THERE’S AN ARGUMENT TO BE MADE, BUT THIS ISN’T IT…. Time magazine names its “Dirty Dozen” in its new issue, making the case for who’s to blame for the BP oil spill disaster. The top of the list is pretty straightforward — #1 is former BP CEO John Browne, and #2 is current BP CEO Tony Hayward. Sounds about right.
His Administration has now begun strengthening federal oversight of offshore drilling, but the President also proposed opening vast new tracts for such production shortly before Deepwater Horizon exploded.
Clearly, the president is not beyond reproach. One can make the case — indeed, Obama has made the case — that the administration could have moved even faster to address Bush-era corruption at the MMS and improve government regulations.
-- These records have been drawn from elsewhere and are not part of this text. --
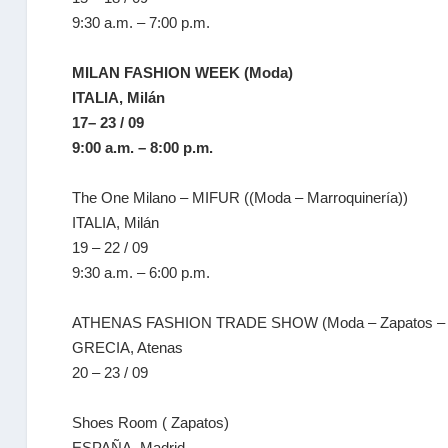
9:30 a.m. – 7:00 p.m.
MILAN FASHION WEEK (Moda)
ITALIA, Milán
17– 23 / 09
9:00 a.m. – 8:00 p.m.
The One Milano – MIFUR ((Moda – Marroquinería))
ITALIA, Milán
19 – 22 / 09
9:30 a.m. – 6:00 p.m.
ATHENAS FASHION TRADE SHOW (Moda – Zapatos – M
GRECIA, Atenas
20 – 23 / 09
Shoes Room ( Zapatos)
ESPAÑA, Madrid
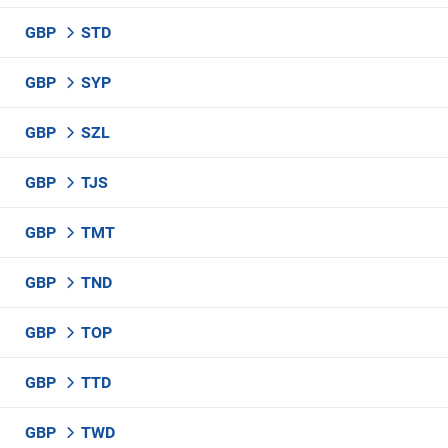
GBP
STD
GBP
SYP
GBP
SZL
GBP
TJS
GBP
TMT
GBP
TND
GBP
TOP
GBP
TTD
GBP
TWD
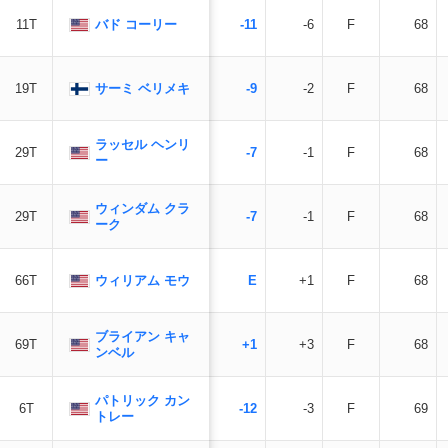
バド コーリー
11T
-11
-6
F
68
サーミ ベリメキ
19T
-9
-2
F
68
ラッセル ヘンリ
29T
-7
-1
F
68
ー
ウィンダム クラ
29T
-7
-1
F
68
ーク
ウィリアム モウ
66T
E
+1
F
68
ブライアン キャ
69T
+1
+3
F
68
ンベル
パトリック カン
6T
-12
-3
F
69
トレー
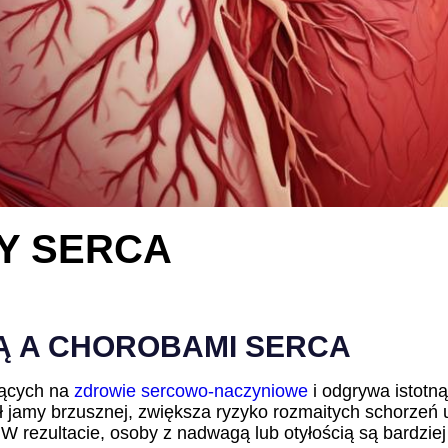
Y SERCA
Ą A CHOROBAMI SERCA
jących na
zdrowie sercowo-naczyniowe
i odgrywa istotną
 jamy brzusznej, zwiększa ryzyko rozmaitych schorzeń 
 W rezultacie, osoby z nadwagą lub otyłością są bardzi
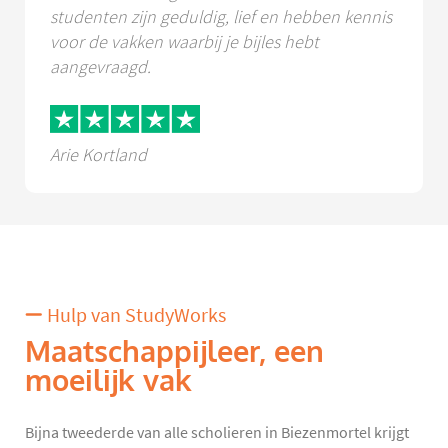
studenten zijn geduldig, lief en hebben kennis
voor de vakken waarbij je bijles hebt
aangevraagd.
Arie Kortland
Hulp van StudyWorks
Maatschappijleer, een
moeilijk vak
Bijna tweederde van alle scholieren in Biezenmortel krijgt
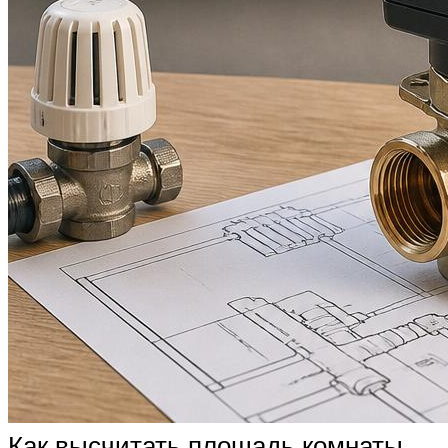
Как высчитать площадь комнаты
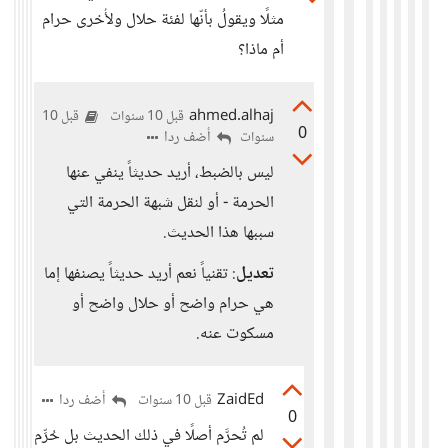
مثلًا ويقولُ بأنّها لفئة حلال ولأُخرى حرام
أم ماذا؟
ahmed.alhaj
قبل 10 سنوات
قبل 10
0
أضف ردا
سنوات
ليس بالضبط، أريد حديثاً ينفي عنها
الحرمة - أو لنقل شبهة الحرمة التي
سببها هذا الحديث.
تعديل
: تقنياً نعم أريد حديثاً يصنفها إما
هي حرام واضح أو حلال واضح أو
مسكوت عنه.
ZaidEd
أضف ردا
قبل 10 سنوات
0
لم تُحرَّم أصلًا في ذلك الحديث بل حُرِّم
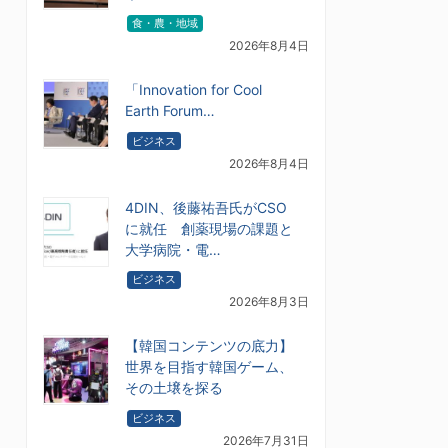
食・農・地域
2026年8月4日
「Innovation for Cool
Earth Forum…
ビジネス
2026年8月4日
4DIN、後藤祐吾氏がCSO
に就任 創薬現場の課題と
大学病院・電…
ビジネス
2026年8月3日
【韓国コンテンツの底力】
世界を目指す韓国ゲーム、
その土壌を探る
ビジネス
2026年7月31日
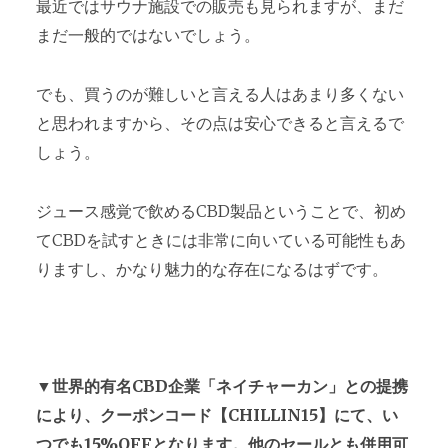
最近ではサウナ施設での販売も見られますが、まだ
まだ一般的ではないでしょう。
でも、買うのが難しいと言える人はあまり多くない
と思われますから、その点は安心できると言えるで
しょう。
ジュース感覚で飲めるCBD製品ということで、初め
てCBDを試すときには非常に向いている可能性もあ
りますし、かなり魅力的な存在になるはずです。
▼世界的有名CBD企業「ネイチャーカン」との提携
により、クーポンコード【CHILLIN15】にて、い
つでも15%OFFとなります。他のセールとも併用可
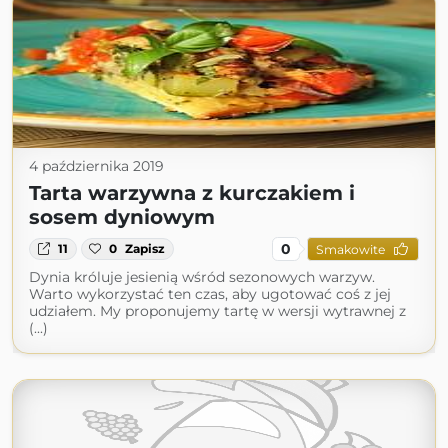
4 października 2019
Tarta warzywna z kurczakiem i
sosem dyniowym
0
11
0
Zapisz
Smakowite
Dynia króluje jesienią wśród sezonowych warzyw.
Warto wykorzystać ten czas, aby ugotować coś z jej
udziałem. My proponujemy tartę w wersji wytrawnej z
(...)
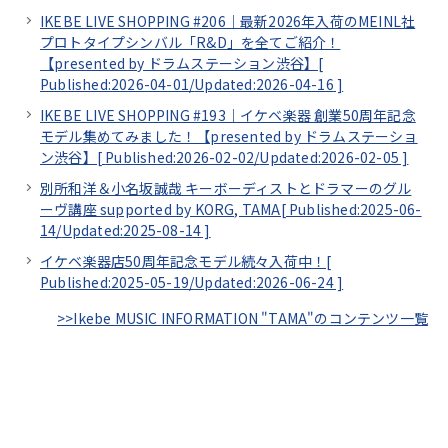
IKEBE LIVE SHOPPING #206｜最新2026年入荷のMEINL社
プロトタイプシンバル「R&D」を全てご紹介！
【presented by ドラムステーション渋谷】[
Published:2026-04-01/
Updated:2026-04-16
]
IKEBE LIVE SHOPPING #193｜イケベ楽器 創業50周年記念
モデル集めてみました！【presented by ドラムステーショ
ン渋谷】[
Published:2026-02-02/
Updated:2026-02-05
]
別所和洋＆小名坂誠哉 キーボーディストとドラマーのグル
ーヴ講座 supported by KORG, TAMA[
Published:2025-06-
14/
Updated:2025-08-14
]
イケベ楽器店50周年記念モデル続々入荷中！[
Published:2025-05-19/
Updated:2026-06-24
]
>>Ikebe MUSIC INFORMATION "TAMA"のコンテンツ一覧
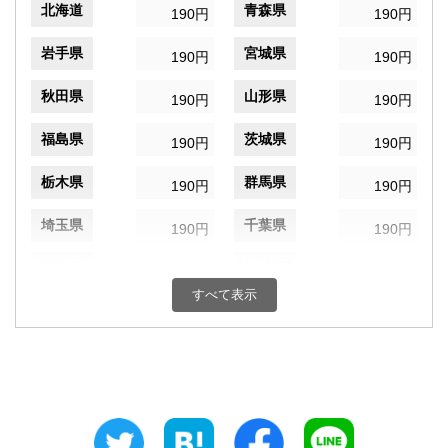
北海道
青森県
190円
190円
岩手県
宮城県
190円
190円
秋田県
山形県
190円
190円
福島県
茨城県
190円
190円
栃木県
群馬県
190円
190円
埼玉県
千葉県
190円
190円
東京都
神奈川県
190円
190円
すべて表示
新潟県
富山県
190円
190円
石川県
福井県
190円
190円
山梨県
長野県
190円
190円
岐阜県
静岡県
190円
190円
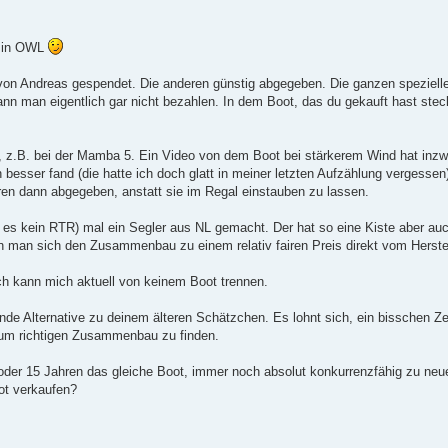
e in OWL
von Andreas gespendet. Die anderen günstig abgegeben. Die ganzen speziell
 kann man eigentlich gar nicht bezahlen. In dem Boot, das du gekauft hast stec
n, z.B. bei der Mamba 5. Ein Video von dem Boot bei stärkerem Wind hat inzw
h besser fand (die hatte ich doch glatt in meiner letzten Aufzählung vergessen
ren dann abgegeben, anstatt sie im Regal einstauben zu lassen.
s kein RTR) mal ein Segler aus NL gemacht. Der hat so eine Kiste aber auc
 man sich den Zusammenbau zu einem relativ fairen Preis direkt vom Herstel
ch kann mich aktuell von keinem Boot trennen.
nde Alternative zu deinem älteren Schätzchen. Es lohnt sich, ein bisschen Ze
 zum richtigen Zusammenbau zu finden.
0 oder 15 Jahren das gleiche Boot, immer noch absolut konkurrenzfähig zu ne
ot verkaufen?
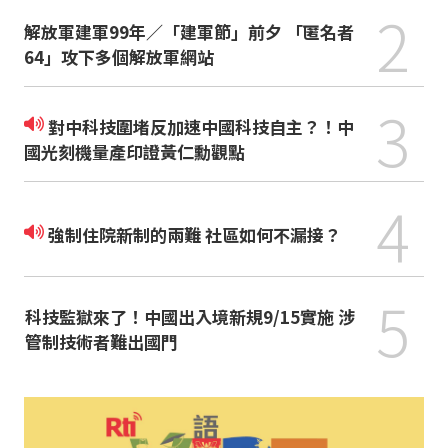
2
解放軍建軍99年／「建軍節」前夕 「匿名者
64」攻下多個解放軍網站
3
對中科技圍堵反加速中國科技自主？！中
國光刻機量產印證黃仁勳觀點
4
強制住院新制的兩難 社區如何不漏接？
5
科技監獄來了！中國出入境新規9/15實施 涉
管制技術者難出國門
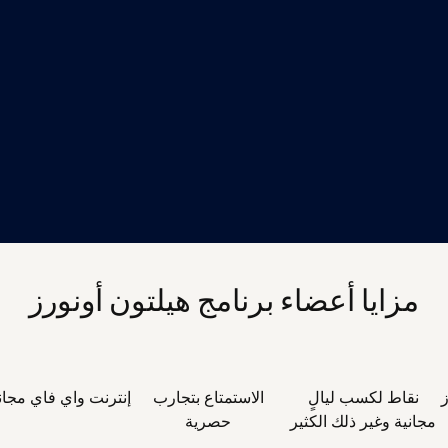
مزايا أعضاء برنامج هيلتون أونورز
نقاط لكسب ليالٍ
الاستمتاع بتجارب
إنترنت واي فاي مجا
مجانية وغير ذلك الكثير
حصرية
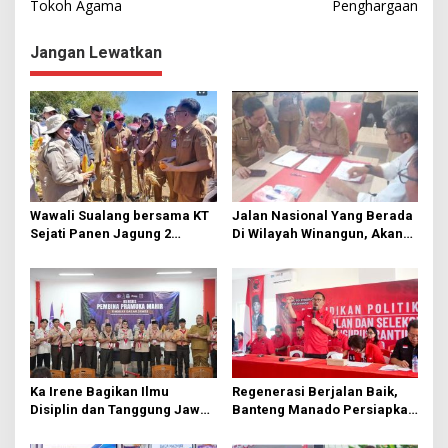
Tokoh Agama
Penghargaan
v
i
Jangan Lewatkan
g
a
s
i
p
o
Wawali Sualang bersama KT
Jalan Nasional Yang Berada
s
Sejati Panen Jagung 2
Di Wilayah Winangun, Akan
Hektare di Paniki Bawah
Segera Diperbaiki Oleh BPJN
Ka Irene Bagikan Ilmu
Regenerasi Berjalan Baik,
Disiplin dan Tanggung Jawab
Banteng Manado Persiapkan
di KMD Kwartir Cabang
562 Kader Turun ke Akar
Manado
Rumput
But it almost certainly wouldn’t have prevented this disaster.
And that’s why Time‘s item seems so misplaced. The point of the “Dirty Dozen” is to assign blame for this mess. There’s no ambiguity — the feature piece says right in the headline that the point is to identify “who to blame for the oil spill.”
With that in mind, why does expanded production have to do with the Deepwater Horizon catastrophe? Whether the administration had agreed to new drilling opportunities or not had no bearing on the explosion and subsequent crisis. They’re related to the extent that both deal with drilling, but if the point to assign blame, one has nothing to do with the other.
As Matt Gertz put it, “If someone has a plausible argument for why Obama proposing an expansion of offshore drilling on March 31 makes him at fault for an oil spill that began on April 20, I’d really like to hear it. The Deepwater Horizon rig was ‘placed into service’ in 2001 and finished drilling the well in question in September 2009. Unless Obama’s announcement triggered weeks of drunken partying on the rig which caused its destruction (somewhat unlikely), Time’s commentary doesn’t really hold water.”